--- Data for this task ---

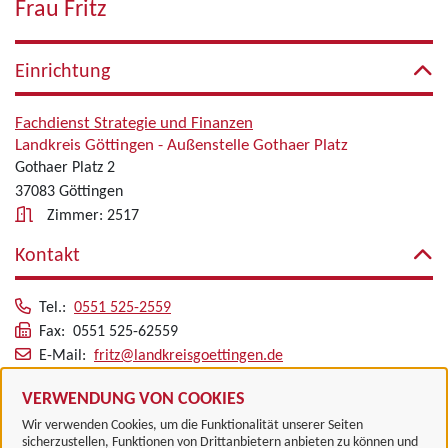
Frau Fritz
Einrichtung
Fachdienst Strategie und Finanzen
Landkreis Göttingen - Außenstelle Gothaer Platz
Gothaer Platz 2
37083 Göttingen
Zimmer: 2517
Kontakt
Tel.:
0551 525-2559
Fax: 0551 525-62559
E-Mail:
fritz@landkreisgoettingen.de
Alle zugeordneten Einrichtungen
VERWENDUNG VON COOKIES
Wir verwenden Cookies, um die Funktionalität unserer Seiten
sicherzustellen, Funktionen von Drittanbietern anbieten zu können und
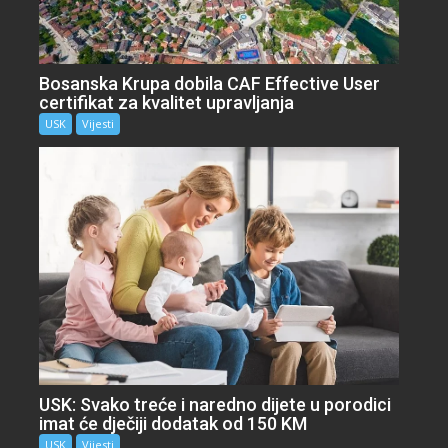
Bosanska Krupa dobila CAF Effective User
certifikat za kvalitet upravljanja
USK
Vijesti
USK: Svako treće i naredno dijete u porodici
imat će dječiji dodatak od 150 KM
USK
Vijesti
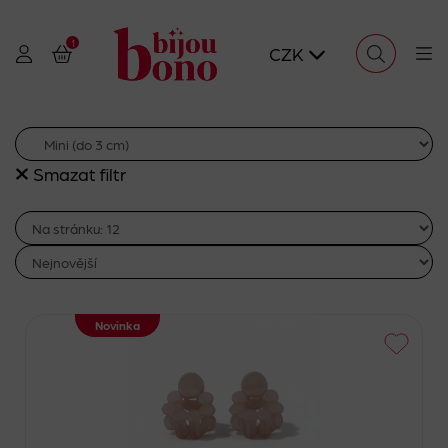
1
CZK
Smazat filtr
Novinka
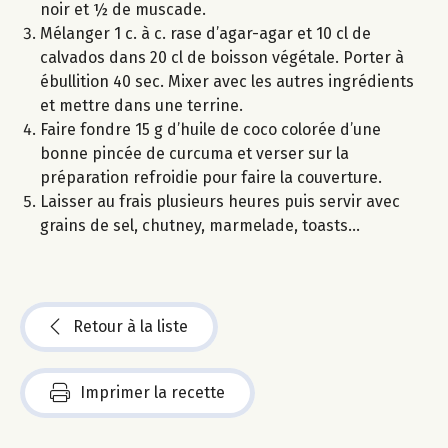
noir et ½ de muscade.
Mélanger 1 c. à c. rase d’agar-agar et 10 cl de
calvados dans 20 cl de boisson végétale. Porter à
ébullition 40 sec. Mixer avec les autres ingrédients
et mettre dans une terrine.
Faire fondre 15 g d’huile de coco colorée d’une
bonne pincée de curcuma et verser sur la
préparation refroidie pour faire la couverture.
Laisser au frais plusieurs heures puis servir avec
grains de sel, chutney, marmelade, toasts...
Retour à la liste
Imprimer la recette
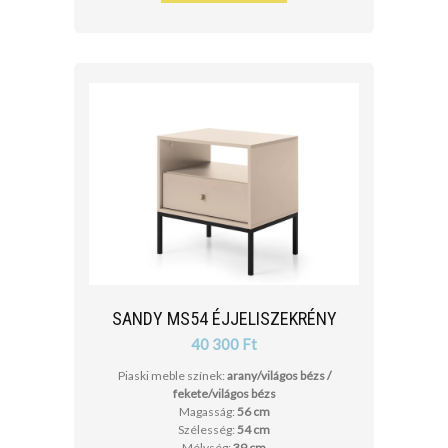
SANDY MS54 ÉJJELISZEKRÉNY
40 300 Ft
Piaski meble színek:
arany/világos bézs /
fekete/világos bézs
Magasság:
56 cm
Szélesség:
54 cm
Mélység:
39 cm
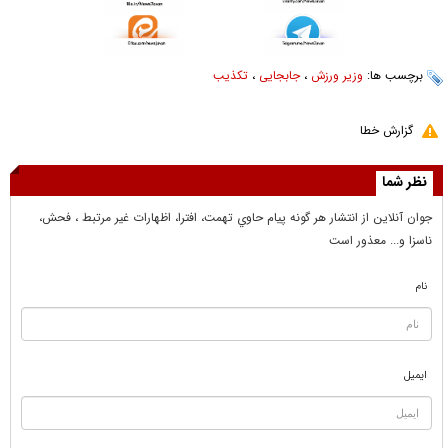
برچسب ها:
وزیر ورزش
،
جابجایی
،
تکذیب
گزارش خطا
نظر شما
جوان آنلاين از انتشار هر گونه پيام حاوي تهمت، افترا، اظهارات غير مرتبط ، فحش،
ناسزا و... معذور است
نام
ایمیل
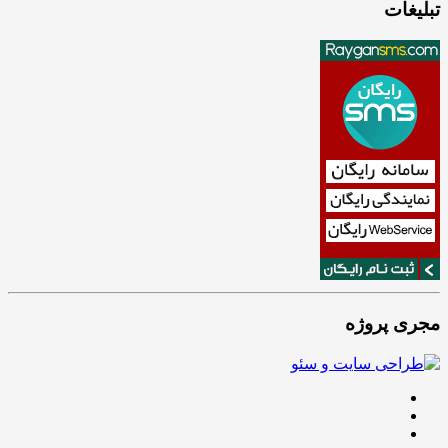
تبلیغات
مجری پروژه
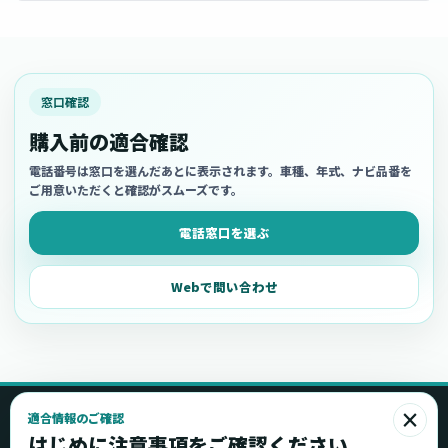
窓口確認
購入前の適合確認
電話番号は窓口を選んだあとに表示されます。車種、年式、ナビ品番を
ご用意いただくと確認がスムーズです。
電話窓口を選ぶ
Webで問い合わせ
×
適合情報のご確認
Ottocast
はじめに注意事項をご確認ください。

---
--- Data for this task ---

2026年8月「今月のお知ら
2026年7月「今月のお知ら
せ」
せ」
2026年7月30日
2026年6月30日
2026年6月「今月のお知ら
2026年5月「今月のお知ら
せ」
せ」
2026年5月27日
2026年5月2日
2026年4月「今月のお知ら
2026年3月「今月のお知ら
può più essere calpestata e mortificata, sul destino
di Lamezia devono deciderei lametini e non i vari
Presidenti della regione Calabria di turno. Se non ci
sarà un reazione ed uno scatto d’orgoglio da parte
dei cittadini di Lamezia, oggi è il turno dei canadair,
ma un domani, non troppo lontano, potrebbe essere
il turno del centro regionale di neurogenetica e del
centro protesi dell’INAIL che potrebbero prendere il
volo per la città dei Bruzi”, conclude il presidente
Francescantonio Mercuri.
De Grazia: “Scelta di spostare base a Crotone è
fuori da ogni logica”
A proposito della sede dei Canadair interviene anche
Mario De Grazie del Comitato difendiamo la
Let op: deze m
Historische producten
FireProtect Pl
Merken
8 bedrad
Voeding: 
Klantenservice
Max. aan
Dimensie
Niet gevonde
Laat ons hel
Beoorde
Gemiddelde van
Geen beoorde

---
--- Data for this task ---

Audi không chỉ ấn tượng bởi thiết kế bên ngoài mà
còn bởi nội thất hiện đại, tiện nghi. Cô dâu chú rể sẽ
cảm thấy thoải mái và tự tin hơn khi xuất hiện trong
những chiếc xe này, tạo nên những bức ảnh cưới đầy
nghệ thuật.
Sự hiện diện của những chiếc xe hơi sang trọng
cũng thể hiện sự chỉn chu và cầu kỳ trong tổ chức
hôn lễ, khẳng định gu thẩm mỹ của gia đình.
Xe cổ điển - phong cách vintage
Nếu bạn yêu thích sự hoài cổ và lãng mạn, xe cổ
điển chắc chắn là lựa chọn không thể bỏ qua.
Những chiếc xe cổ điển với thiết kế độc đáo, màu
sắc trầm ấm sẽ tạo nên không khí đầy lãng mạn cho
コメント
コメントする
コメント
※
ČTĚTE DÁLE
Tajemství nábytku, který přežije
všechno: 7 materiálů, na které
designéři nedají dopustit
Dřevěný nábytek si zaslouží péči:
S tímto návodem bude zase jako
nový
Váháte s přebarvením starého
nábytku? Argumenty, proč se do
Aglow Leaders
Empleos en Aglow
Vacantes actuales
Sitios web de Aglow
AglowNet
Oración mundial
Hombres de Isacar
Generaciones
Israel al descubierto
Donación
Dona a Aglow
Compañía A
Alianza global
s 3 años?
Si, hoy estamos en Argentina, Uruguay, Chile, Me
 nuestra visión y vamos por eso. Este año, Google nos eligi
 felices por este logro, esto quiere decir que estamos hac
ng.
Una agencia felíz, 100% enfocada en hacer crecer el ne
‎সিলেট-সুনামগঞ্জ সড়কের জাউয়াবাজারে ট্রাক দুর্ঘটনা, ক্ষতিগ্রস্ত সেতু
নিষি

---

▸ **Task brief**
From the material above, output only the span of lines that starts at the one containing "ناسزا و... معذور است" and finishes at the one containing "はじめに注意事項をご確認ください。", word for word and free of pictures.

▸ **Written response**
ناسزا و... معذور است
نام
ایمیل
تبلیغات
مجری پروژه
窓口確認
購入前の適合確認
電話番号は窓口を選んだあとに表示されます。車種、年式、ナビ品番を
ご用意いただくと確認がスムーズです。
電話窓口を選ぶ
Webで問い合わせ
×
適合情報のご確認
Ottocast
はじめに注意事項をご確認ください。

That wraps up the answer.